Who needs fancy-dancy appetizers? Your friends or co-workers are coming by so think simple, and have lots more fun by serving them tapas.
That’s the Spanish approach to entertaining and that’s why they came up with tapas. For those of you that need some history, tapas were literally small pieces of toast that people at a bar could put over their glass of wine to keep the flies out. (I really don’t know if that’s historically true, but it sounds nice.)

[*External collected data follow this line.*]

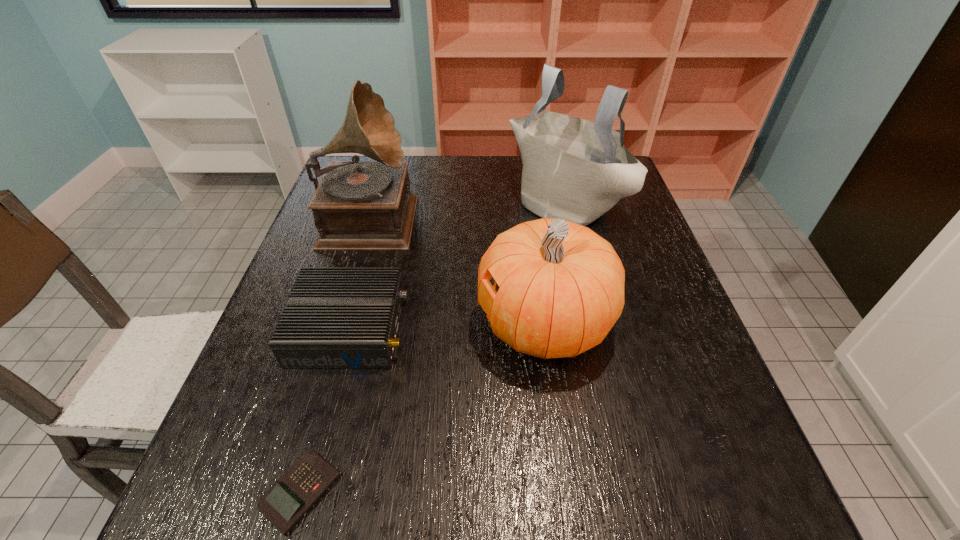 Where is `vacant space located on the front-facing side of the third tallest object`? vacant space located on the front-facing side of the third tallest object is located at coordinates pyautogui.click(x=432, y=323).

Where is `vacant space positioned on the back panel of the router`? The height and width of the screenshot is (540, 960). vacant space positioned on the back panel of the router is located at coordinates (491, 327).

I want to click on vacant space located 0.190m on the back of the calculator, so click(x=338, y=359).

Where is `record player at the far edge`? record player at the far edge is located at coordinates (358, 205).

The image size is (960, 540). Identify the location of shopping bag that is positioned at the far edge. pos(573,169).

You are a GUI agent. You are given a task and a screenshot of the screen. Output one action in this format:
    pyautogui.click(x=<x>, y=<y>)
    Task: Click on the object that is positioned at the near edge
    
    Given the screenshot: What is the action you would take?
    pyautogui.click(x=298, y=489)

Identify the location of record player that is at the left edge. (358, 205).

Locate an element on the screen. This screenshot has width=960, height=540. router that is at the left edge is located at coordinates (336, 317).

I want to click on calculator that is at the left edge, so click(x=298, y=489).

Locate an element on the screen. The height and width of the screenshot is (540, 960). object at the right edge is located at coordinates (573, 169).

So all you need are bread and toothpicks; put the knives and forks away. The beauty of tapas is that such amazing flavors yield lots of possibilities for different wine pairings. A Verdejo from Rueda has enough body to match a rich and creamy Spanish cheese like Mahón; a Txakoli with its grassy flavors and effervescence goes great with salty olives or ham; a Mencia red with its bitter cherry and spice dimensions is made for chorizo; a deep, dense Graciano from Rioja marries well with Spain’s famous piquillo or padrón peppers; and a combo that will make you see stars is an Amontillado Sherry with some dry cheese and almonds.
Here are some key components for tapas: jamón ibérico from acorn fed pigs; jamón serrano the classic dry-cured Spanish ham; chorizo white or red, the classic spicy Spanish sausage; padrón or piquillo peppers, grilled and tossed with olive oil and salt or marinated; manchego, that firm, buttery sheep’s milk cheese or mahón, also buttery but sharp and aromatic; garrotxa, superb goat cheese with a nice zing; Spanish olives, marinated and oh-so-good; or just simple pan con tomate, grilled bread seasoned with salt, pepper, olive oil, garlic and tomato.